L-asparaginase from Escherichia coli is an important enzyme widely used in leukemia treatment under the trade name Elspar. Up to now, however, the aspects of its stability and storage has not been studied in detail. The aim of this work is to analyze the factors that could interfere in the enzyme's stability. The enzymatic activity was found to be stable in wide pH range (4.5-11.5), showing a slight increase in activity and stability in alkaline pHs, which indicates a more stable conformation of the molecule. The enzyme proved to have a high activity restoration capacity when submitted to temperatures of 65°C, in pH 8.6 buffer and, surprisingly, in physiologic solution.

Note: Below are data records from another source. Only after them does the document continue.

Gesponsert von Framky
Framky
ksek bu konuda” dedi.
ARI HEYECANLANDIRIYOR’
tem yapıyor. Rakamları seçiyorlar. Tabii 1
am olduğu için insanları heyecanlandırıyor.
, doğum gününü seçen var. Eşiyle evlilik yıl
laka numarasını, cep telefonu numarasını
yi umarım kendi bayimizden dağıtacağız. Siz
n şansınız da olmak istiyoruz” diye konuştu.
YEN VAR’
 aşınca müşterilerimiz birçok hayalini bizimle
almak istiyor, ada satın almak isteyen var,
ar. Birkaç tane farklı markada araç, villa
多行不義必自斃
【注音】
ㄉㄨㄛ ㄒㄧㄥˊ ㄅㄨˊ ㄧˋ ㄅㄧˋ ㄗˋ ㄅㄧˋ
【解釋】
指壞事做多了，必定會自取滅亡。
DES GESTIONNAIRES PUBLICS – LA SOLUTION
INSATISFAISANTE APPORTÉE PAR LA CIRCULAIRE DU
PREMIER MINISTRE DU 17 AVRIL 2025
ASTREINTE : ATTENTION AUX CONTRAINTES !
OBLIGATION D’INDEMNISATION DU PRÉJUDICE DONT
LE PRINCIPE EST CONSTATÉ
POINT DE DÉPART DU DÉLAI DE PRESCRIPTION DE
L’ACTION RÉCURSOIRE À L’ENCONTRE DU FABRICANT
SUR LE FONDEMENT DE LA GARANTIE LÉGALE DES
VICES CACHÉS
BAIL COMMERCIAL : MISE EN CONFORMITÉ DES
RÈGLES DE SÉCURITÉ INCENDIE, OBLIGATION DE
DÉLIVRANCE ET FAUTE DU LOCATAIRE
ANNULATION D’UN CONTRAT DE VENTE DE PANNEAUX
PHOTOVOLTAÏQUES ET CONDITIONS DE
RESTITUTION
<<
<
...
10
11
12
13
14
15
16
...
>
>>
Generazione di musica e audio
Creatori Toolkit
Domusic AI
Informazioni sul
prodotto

This suggests a positive effect of sodium ions on such restoration capacity. Stability was high in different diluents used as parenteral solutions and in recipients used in medical practice without significant loss of activity for at least 7 days. These results lead us to conclude that the enzyme has a high stability after the lyophilized form has been reconstituted (at least 7 days), since the necessary precautions are taken in terms of sterile manipulation and if it is stored in a suitable parenteral vehicle under low temperature (about 8°C). Copyright (C) 1999 Elsevier Science B.V.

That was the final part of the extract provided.